Copy out each line of the data that contains "United".

※ ※ ※

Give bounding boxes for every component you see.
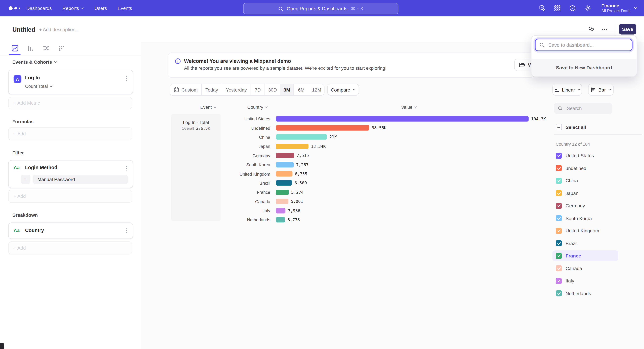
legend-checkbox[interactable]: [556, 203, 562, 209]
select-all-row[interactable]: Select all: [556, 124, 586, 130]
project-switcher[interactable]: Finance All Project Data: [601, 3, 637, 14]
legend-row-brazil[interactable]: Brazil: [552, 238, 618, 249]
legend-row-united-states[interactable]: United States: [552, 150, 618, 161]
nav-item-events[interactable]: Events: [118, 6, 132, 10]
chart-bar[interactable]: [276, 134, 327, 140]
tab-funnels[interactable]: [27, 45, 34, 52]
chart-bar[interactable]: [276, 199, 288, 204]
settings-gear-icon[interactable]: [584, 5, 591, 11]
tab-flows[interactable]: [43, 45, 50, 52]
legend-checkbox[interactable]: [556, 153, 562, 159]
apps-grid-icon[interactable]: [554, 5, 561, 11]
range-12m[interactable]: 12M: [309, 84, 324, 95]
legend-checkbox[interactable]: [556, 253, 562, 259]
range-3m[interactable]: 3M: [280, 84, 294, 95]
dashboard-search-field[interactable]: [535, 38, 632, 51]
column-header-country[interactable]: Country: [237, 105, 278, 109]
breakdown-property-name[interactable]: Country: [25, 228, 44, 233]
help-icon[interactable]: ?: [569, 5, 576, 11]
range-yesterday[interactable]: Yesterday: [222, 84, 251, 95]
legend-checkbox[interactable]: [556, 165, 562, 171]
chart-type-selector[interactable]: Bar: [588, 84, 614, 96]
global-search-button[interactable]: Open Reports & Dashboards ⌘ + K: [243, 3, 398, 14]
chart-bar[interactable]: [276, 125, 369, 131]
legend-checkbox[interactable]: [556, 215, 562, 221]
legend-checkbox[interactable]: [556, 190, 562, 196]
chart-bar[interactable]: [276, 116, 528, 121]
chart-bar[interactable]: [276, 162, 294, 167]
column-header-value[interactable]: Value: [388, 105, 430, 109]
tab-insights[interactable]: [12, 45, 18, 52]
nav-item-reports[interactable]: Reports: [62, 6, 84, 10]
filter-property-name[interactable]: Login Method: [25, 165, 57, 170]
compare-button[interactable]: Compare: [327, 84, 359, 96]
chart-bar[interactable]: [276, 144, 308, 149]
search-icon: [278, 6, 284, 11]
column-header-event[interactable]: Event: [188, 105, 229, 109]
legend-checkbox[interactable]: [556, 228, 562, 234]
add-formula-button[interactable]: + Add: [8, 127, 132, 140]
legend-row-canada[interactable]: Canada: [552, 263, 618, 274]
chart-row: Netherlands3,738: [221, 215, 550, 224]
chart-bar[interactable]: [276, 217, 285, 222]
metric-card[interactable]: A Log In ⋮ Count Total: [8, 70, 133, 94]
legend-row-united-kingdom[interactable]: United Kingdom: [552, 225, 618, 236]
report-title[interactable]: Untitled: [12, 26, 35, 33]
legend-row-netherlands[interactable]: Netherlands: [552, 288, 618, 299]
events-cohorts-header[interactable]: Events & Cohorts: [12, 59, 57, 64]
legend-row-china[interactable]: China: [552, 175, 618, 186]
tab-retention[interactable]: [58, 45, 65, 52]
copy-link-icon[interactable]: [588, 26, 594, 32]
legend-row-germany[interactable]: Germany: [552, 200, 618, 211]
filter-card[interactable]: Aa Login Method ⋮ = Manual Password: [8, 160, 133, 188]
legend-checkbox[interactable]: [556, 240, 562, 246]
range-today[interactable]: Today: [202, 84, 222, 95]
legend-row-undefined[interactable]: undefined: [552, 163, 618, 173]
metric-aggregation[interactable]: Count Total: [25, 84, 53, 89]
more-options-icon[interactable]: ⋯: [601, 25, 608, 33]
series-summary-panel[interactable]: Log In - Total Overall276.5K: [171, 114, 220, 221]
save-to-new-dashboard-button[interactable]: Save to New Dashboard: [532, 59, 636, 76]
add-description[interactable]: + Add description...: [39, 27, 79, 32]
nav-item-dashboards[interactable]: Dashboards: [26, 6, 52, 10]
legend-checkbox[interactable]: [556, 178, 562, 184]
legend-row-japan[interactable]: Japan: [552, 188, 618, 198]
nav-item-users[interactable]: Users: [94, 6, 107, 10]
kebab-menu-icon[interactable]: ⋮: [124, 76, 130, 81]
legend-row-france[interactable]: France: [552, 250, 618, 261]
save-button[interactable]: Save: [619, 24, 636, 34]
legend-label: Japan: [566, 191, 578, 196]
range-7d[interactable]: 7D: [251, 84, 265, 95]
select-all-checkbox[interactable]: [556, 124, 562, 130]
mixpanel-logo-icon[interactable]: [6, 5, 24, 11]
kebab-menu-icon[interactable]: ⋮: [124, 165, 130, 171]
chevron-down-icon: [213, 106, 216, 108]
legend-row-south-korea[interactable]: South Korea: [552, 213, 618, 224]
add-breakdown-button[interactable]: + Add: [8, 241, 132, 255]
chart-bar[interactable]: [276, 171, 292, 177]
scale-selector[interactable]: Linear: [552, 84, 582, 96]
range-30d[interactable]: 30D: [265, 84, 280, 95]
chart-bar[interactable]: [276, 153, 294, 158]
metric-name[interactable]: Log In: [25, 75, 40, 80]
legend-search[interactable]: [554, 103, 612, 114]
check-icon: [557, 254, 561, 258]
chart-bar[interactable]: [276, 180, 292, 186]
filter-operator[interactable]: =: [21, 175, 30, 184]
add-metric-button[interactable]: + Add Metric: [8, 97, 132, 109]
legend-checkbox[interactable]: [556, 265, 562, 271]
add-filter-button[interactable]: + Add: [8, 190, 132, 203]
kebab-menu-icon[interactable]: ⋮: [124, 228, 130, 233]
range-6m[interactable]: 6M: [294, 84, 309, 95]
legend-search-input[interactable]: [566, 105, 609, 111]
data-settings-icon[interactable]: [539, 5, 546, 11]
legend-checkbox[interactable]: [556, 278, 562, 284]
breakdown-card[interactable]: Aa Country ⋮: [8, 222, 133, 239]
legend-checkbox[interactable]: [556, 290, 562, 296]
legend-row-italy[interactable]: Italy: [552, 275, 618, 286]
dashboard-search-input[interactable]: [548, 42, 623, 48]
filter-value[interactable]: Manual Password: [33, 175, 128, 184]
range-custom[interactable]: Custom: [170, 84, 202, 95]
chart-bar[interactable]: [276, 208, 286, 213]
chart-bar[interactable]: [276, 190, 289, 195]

※ ※ ※

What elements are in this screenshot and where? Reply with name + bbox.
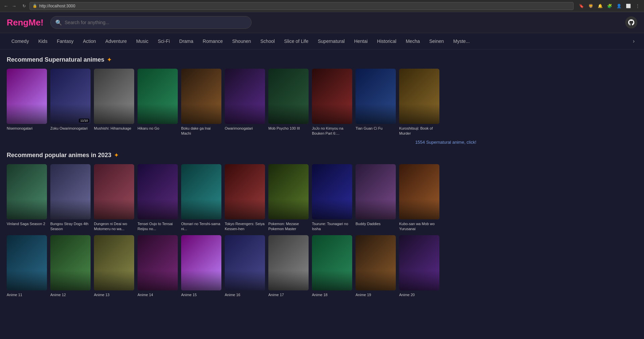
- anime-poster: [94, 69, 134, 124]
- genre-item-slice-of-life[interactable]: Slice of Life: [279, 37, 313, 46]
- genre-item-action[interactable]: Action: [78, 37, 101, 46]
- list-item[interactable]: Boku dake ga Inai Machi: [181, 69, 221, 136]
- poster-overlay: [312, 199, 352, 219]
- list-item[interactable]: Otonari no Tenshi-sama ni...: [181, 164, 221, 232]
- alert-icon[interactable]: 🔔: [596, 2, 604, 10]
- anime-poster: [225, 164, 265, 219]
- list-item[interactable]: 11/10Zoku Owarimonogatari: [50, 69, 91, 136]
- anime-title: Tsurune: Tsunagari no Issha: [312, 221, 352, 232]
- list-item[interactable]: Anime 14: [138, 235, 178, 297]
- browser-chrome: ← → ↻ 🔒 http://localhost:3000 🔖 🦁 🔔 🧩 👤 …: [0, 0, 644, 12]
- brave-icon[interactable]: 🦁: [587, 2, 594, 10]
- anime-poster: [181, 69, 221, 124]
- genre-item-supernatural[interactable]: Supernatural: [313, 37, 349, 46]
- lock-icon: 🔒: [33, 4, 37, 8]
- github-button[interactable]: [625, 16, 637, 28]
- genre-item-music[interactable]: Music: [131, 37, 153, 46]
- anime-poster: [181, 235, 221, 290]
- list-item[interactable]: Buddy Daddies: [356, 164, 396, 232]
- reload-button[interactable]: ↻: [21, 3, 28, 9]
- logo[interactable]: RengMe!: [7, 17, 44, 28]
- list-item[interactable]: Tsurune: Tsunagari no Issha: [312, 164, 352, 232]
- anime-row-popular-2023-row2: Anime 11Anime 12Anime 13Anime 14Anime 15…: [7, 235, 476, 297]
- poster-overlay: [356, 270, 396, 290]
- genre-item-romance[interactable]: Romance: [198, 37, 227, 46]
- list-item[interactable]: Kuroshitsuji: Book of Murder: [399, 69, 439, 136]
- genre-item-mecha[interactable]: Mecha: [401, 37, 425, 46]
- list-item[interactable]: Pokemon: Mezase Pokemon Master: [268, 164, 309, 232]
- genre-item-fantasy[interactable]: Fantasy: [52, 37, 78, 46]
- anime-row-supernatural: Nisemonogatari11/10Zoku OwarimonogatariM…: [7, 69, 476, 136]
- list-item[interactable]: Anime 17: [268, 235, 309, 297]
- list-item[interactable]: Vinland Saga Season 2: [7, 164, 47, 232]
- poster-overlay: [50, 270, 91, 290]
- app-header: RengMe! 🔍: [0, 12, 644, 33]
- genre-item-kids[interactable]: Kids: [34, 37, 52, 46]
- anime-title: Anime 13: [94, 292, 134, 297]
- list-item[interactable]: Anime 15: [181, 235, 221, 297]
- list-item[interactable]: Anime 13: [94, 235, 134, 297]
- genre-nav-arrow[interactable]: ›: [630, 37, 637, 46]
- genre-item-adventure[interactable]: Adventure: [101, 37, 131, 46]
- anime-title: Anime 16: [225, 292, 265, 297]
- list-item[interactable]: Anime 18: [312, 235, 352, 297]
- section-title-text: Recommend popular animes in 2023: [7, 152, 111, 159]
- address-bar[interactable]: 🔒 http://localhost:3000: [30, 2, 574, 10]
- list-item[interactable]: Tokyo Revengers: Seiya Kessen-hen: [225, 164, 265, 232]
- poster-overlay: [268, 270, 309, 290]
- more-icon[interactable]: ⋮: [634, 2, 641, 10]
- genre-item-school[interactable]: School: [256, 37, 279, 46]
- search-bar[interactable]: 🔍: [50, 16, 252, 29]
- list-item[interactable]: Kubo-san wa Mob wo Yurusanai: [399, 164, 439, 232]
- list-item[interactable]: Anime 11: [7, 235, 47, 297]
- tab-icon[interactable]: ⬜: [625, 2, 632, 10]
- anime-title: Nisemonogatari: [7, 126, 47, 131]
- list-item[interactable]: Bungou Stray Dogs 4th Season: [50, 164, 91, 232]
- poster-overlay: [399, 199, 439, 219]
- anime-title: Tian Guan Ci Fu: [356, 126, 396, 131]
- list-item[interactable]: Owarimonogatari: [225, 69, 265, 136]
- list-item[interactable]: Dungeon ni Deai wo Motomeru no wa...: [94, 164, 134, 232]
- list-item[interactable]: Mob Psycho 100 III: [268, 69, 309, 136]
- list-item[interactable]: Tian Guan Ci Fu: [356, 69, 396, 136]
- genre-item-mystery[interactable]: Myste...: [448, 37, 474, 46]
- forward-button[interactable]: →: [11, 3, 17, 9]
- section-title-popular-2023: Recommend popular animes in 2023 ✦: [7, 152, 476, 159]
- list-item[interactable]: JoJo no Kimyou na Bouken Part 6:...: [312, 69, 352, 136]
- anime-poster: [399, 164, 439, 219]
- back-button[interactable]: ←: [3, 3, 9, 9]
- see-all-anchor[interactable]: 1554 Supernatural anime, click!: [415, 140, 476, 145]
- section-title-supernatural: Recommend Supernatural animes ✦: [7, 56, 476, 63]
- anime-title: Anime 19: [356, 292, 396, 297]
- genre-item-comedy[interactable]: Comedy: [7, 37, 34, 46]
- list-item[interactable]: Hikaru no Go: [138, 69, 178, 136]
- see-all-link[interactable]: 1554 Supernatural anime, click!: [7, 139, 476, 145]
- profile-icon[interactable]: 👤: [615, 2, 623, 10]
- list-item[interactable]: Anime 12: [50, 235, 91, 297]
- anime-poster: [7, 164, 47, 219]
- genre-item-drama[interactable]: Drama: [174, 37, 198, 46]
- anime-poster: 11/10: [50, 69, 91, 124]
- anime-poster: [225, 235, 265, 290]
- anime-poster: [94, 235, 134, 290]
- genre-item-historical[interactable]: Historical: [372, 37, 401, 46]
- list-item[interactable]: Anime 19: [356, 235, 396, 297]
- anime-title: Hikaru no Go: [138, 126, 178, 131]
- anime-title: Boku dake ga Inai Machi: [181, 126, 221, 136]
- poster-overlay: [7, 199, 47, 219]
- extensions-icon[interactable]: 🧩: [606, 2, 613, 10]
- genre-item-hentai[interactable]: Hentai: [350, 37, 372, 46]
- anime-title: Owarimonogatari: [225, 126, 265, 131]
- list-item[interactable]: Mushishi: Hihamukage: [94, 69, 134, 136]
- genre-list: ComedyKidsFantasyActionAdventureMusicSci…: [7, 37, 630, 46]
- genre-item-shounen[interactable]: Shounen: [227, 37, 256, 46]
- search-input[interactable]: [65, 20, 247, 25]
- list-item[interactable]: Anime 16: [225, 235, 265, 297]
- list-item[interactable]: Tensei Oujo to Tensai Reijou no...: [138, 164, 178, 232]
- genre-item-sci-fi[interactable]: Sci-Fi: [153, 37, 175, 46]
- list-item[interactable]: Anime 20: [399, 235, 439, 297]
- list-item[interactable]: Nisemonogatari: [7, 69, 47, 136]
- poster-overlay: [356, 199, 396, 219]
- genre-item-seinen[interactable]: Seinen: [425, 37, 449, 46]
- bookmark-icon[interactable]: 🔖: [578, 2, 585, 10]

※ ※ ※

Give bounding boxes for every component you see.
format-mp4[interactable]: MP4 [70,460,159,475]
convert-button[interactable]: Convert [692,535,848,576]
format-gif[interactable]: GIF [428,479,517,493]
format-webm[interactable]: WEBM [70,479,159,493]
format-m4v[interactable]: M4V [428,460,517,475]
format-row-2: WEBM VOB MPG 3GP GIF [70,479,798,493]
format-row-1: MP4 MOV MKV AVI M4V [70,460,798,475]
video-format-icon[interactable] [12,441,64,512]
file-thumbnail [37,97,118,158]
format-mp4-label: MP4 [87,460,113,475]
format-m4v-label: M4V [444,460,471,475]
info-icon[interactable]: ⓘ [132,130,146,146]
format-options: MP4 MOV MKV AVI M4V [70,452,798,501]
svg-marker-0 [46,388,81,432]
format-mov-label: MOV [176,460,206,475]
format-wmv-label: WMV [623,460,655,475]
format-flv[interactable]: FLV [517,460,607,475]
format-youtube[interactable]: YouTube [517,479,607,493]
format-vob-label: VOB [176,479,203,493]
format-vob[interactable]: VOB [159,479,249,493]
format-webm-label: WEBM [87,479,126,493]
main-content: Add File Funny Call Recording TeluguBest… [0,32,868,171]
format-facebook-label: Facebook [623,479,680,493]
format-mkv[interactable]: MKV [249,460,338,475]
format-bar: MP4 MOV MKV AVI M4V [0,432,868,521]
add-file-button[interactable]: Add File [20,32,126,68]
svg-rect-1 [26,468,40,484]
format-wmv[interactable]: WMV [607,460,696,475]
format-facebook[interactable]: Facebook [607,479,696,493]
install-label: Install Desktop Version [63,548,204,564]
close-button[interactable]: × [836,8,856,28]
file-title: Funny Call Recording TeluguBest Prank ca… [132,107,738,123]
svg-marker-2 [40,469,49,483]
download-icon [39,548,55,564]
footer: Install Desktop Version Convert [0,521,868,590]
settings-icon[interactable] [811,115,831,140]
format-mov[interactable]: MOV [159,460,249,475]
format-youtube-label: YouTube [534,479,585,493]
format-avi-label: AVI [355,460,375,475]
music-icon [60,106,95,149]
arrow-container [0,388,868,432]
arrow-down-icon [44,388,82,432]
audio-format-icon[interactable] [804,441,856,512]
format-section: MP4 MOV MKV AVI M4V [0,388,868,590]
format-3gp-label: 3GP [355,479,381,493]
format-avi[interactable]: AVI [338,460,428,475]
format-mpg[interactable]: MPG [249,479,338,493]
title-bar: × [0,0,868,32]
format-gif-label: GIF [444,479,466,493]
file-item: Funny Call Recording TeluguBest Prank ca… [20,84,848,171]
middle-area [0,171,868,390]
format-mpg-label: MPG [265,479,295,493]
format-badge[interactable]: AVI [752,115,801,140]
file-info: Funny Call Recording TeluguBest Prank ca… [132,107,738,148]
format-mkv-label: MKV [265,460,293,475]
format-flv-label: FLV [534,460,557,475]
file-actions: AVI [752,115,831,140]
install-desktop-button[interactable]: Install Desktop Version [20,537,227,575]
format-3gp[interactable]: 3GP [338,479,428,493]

※ ※ ※

◆ ANSWER SPACE ◆
legend-row-united-states[interactable]: United States: [552, 150, 618, 161]
legend-row-united-kingdom[interactable]: United Kingdom: [552, 225, 618, 236]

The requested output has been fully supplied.